Listed entries section start

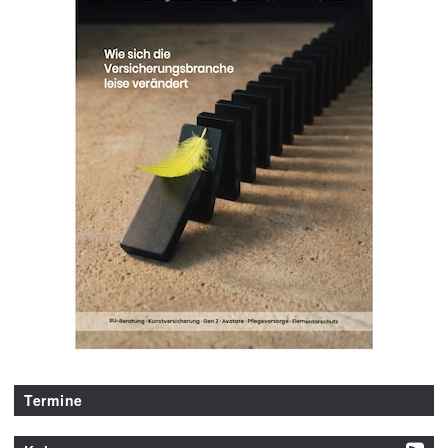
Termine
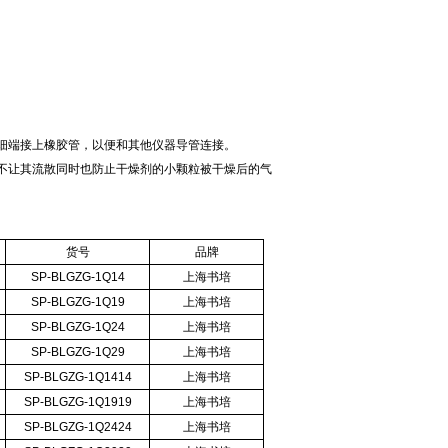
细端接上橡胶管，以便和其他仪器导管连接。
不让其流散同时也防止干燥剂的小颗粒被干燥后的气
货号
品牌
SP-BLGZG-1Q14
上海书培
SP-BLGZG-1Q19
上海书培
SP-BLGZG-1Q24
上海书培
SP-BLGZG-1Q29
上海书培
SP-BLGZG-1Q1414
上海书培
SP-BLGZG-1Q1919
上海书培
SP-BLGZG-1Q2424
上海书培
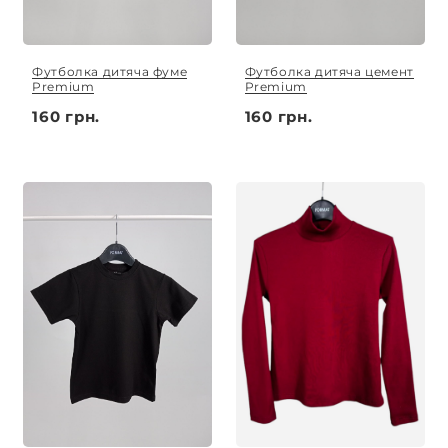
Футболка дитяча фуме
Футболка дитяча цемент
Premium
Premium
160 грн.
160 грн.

Listed entries section end
Listed entries section start

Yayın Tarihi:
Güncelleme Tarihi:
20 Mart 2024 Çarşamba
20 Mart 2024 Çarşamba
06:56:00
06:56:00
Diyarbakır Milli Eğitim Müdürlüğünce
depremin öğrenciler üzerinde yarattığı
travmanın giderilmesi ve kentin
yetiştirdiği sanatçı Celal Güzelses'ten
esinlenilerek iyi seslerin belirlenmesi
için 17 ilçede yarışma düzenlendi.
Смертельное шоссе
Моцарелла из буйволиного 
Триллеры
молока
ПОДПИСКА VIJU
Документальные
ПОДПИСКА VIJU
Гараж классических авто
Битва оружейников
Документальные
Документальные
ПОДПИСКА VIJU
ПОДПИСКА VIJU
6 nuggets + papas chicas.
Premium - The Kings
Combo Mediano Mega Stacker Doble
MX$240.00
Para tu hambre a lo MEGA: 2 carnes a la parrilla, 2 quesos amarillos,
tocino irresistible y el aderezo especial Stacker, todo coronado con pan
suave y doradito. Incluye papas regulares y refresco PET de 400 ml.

Listed entries section end

**Work required:**
For the string "BLGZG", find every line of the material that contains it, and copy each one.

**Response below:**
SP-BLGZG-1Q14
SP-BLGZG-1Q19
SP-BLGZG-1Q24
SP-BLGZG-1Q29
SP-BLGZG-1Q1414
SP-BLGZG-1Q1919
SP-BLGZG-1Q2424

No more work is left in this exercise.